Sliced Score Matching: A Scalable Approach to Density and Score Estimation
TL;DR: We show how to use random projections to scale up score matching—a classic method to learn unnormalized probabilisic models—to high-dimensional data. Theoretically, sliced score matching produces a consistent and asymptotic normal estimator under some regularity conditions. We apply sliced score matching to training deep energy-based models, learning VAEs with implicit encoders and training Wasserstein Auto-Encoders (WAEs).
Unnormalized probability models
Let \(f_\theta(\mathbf{x})\) be a real-valued function on \(\mathbf{x} \in \mathbb{R}^D\). We can define a probability model from \(f_\theta(\mathbf{x})\), using the following formula
\[p_\theta(\mathbf{x}) = \dfrac{e^{-f_\theta(\mathbf{x})}}{Z_\theta}.\]Here we assume that \(Z_\theta = \int e^{-f_\theta(\mathbf{x})} \text{d}\mathbf{x}\) exists and call it the partition function. Typically, it is intractable to evaluate the partition function, and \(Z_\theta\) is an unknown quantity. The probability model \(p_\theta(\mathbf{x})\) is called an unnormalized probability model, because the normalizing constant \(Z_\theta\) is unknown.
Learning unnormalized models with score matching
The de facto standard for learning a probability model is maximum likelihood (MLE). However, it is not suitable for learning unnormalized probability models, because the likelihood function
\[\log p_\theta(\mathbf{x}) = -f_\theta(\mathbf{x}) - \log Z_\theta\]depends on the intractable partition function \(Z_\theta\).

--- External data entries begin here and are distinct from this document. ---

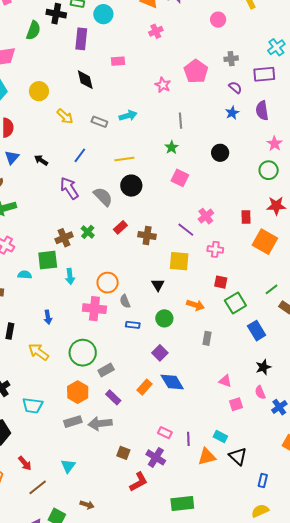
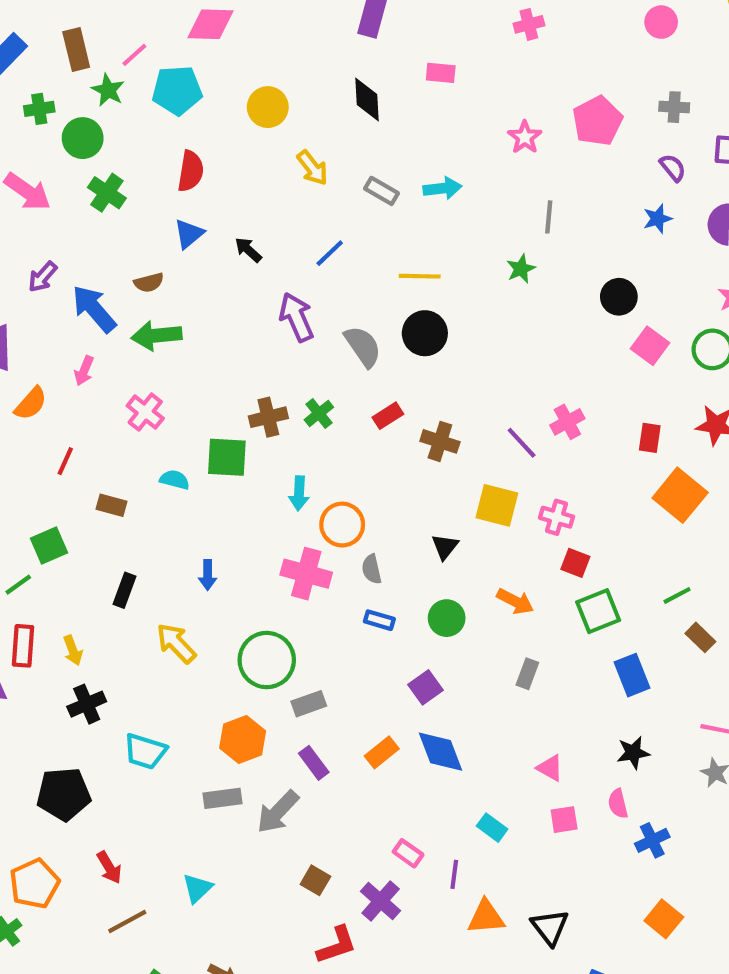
pink square: (180, 178) -> (650, 346), moved
pink cross: (215, 249) -> (557, 517), moved
cyan arrow: (70, 276) -> (299, 493), moved
gray arrow: (100, 424) -> (278, 812), turned -50
cyan rectangle: (220, 437) -> (492, 828), moved

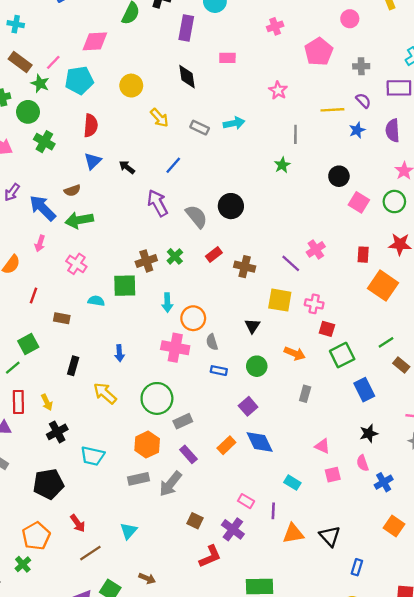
brown rectangle: (76, 49) -> (20, 62), turned -35
pink pentagon: (597, 121) -> (319, 52), moved
yellow line: (420, 276) -> (332, 110), moved

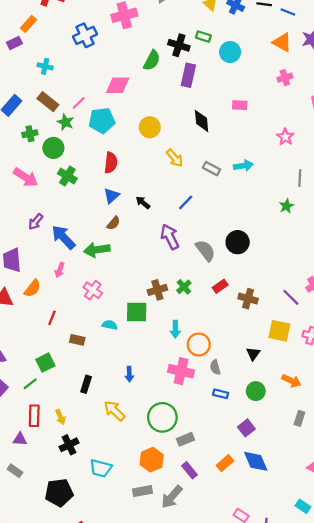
purple rectangle: (186, 28) -> (188, 75), moved
brown semicircle: (72, 190) -> (113, 223), moved, turned -32
cyan rectangle: (292, 483) -> (303, 506), moved

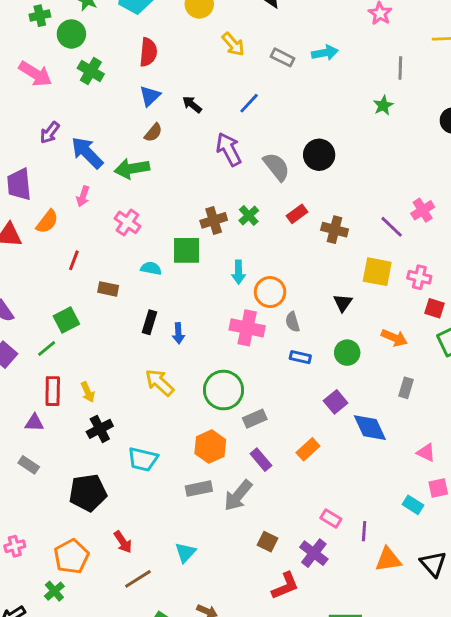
black rectangle: (86, 384) -> (149, 322), moved
blue diamond: (256, 461) -> (370, 428), moved

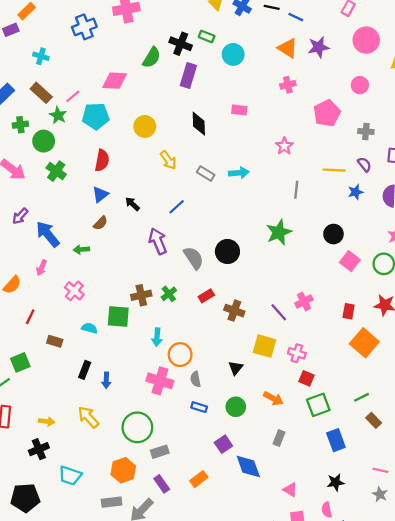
green star: (383, 105) -> (279, 232), moved, size x1.6
green arrow: (132, 169) -> (81, 249), size x0.6
yellow arrow: (88, 392) -> (47, 421), moved, turned -63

Score matching (Hyvärinen 2005) bypasses the intractable \(Z_\theta\) by only considering the scores, which is defined as the gradient of the log-density w.r.t. the random variable. For example, the score of \(p_\theta(\mathbf{x})\) is
\[\nabla_{\mathbf{x}} \log p_\theta(\mathbf{x}) = -\nabla_{\mathbf{x}} f_\theta(\mathbf{x}).\]Note that the score of an unnormalized probability model \(\nabla_{\mathbf{x}} \log p_\theta(\mathbf{x})\) does not depend on the intractable partition function \(Z_\theta\). Instead of using likelihood as the objective, score matching is based on the following objective
\[\frac{1}{2}\mathbb{E}_{p_\text{data}}[\|\nabla_\mathbf{x} \log p_\text{data}(\mathbf{x}) - \nabla_\mathbf{x} \log p_\theta(\mathbf{x}) \|_2^2],\]where \(p_\text{data}(\mathbf{x})\) is the data distribution. The above objective is widely known as the Fisher divergence. Since it only involves \(\nabla_\mathbf{x} \log p_\theta(\mathbf{x})\) and does not require \(Z_\theta\), it is ideal for training unnormalized models.

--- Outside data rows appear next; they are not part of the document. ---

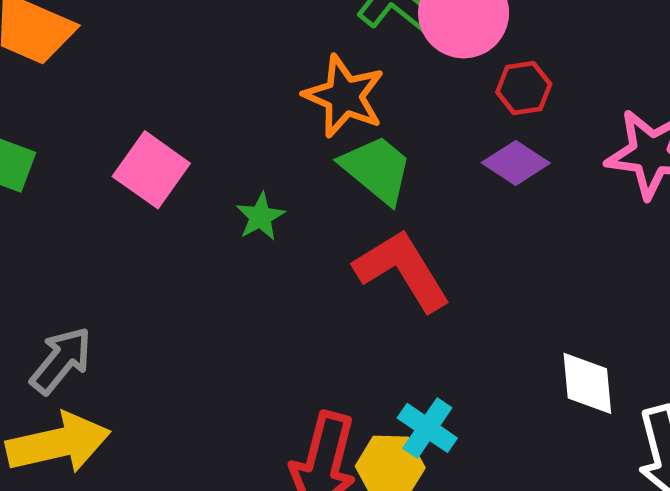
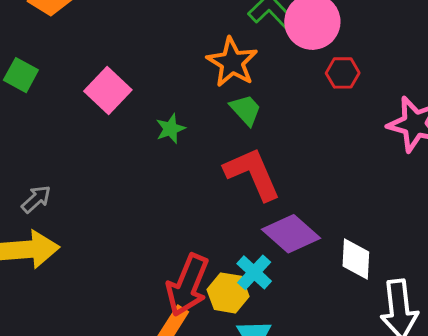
purple diamond: (516, 163) -> (291, 234), moved, size x1.4
green trapezoid: (377, 169) -> (246, 110), size x0.7
gray arrow: (61, 360) -> (36, 199), size x0.7

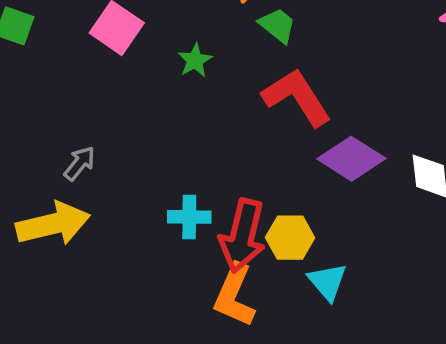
gray arrow: (36, 199) -> (80, 163), moved
cyan cross: (254, 272) -> (189, 217), moved, turned -33

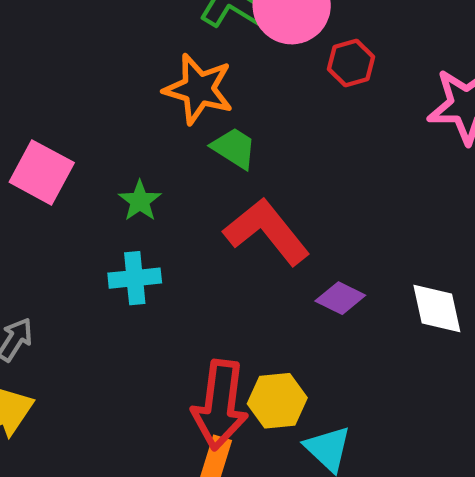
purple diamond: (351, 159) -> (340, 298), size x0.6
cyan cross: (189, 217) -> (135, 278), moved

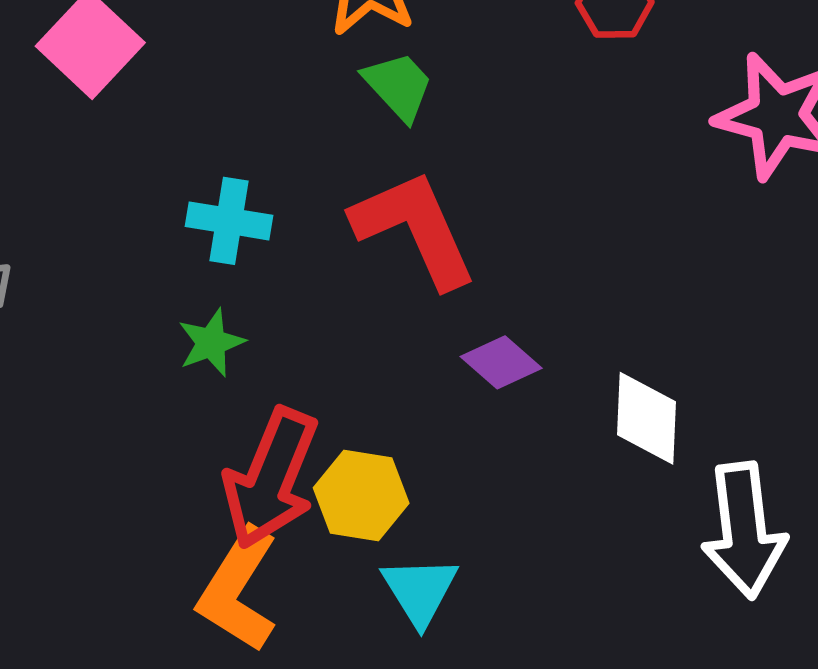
green star: (140, 201) -> (211, 343), moved
cyan cross: (135, 278) -> (229, 221), moved

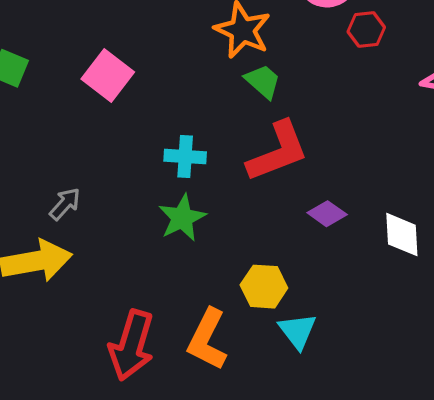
red L-shape: (415, 229) -> (278, 152), turned 98
green star: (211, 343) -> (182, 218), size x1.4
red arrow: (271, 478) -> (131, 345), moved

However, Fisher divergence is not directly computable, because the score of the data distribution \(\nabla_\mathbf{x} \log p_\text{data}(\mathbf{x})\) is unknown. Score matching eliminates the data score using integration by parts. To simplify our discussion, we consider the Fisher divergence between distributions of 1-D random variables. We have
\[\begin{aligned} &\frac{1}{2}\mathbb{E}_{p_\text{data}}[(\nabla_x \log p_\text{data}(x) - \nabla_x \log p_\theta(x))^2] \\ =& \frac{1}{2} \int p_\text{data}(x) (\nabla_x \log p_\text{data}(x) - \nabla_x \log p_\theta(x))^2 \text{d}x\\ =& \underbrace{\frac{1}{2} \int p_\text{data}(x) (\nabla_x \log p_\text{data}(x))^2 \text{d}x}_{\text{const}} + \frac{1}{2} \int p_\text{data}(x) (\nabla_x \log p_\theta(x))^2 \text{d} x \\ &- \int p_\text{data}(x) \nabla_x \log p_\theta(x) \nabla_x \log p_\text{data}(x)\text{d}x. \end{aligned}\]By integration by parts, we have
\[\begin{aligned} &- \int p_\text{data}(x) \nabla_x \log p_\theta(x) \nabla_x \log p_\text{data}(x) \text{d}x\\ =& - \int \nabla_x \log p_\theta(x) \nabla_x p_\text{data}(x)\text{d} x\\ =& - p_\text{data}(x) \nabla_x \log p_\theta(x)\bigg|_{-\infty}^{\infty} + \int p_\text{data}(x) \nabla_x^2 \log p_\theta(x) \text{d} x\\ \stackrel{(i)}{=}& \mathbb{E}_{p_\text{data}}[\nabla_x^2 \log p_\theta(x)], \end{aligned}\]where \((i)\) holds if we assume \(p_\text{data}(x) \rightarrow 0\) when \(\vert x \vert \rightarrow 0\). Now, substituting the results of integration by parts into the 1-D Fisher divergence, we obtain
\[\begin{aligned} &\frac{1}{2}\mathbb{E}_{p_\text{data}}[(\nabla_x \log p_\text{data}(x) - \nabla_x \log p_\theta(x))^2]\\ =& \mathbb{E}_{p_\text{data}}[\nabla_x^2 \log p_\theta(x)] + \frac{1}{2} \mathbb{E}_{p_\text{data}}[(\nabla_x \log p_\theta(x))^2] + \text{const}. \end{aligned}\]Therefore, the equivalent form of 1-D Fisher divergence does not involve \(\nabla_x \log p_\text{data}(x)\).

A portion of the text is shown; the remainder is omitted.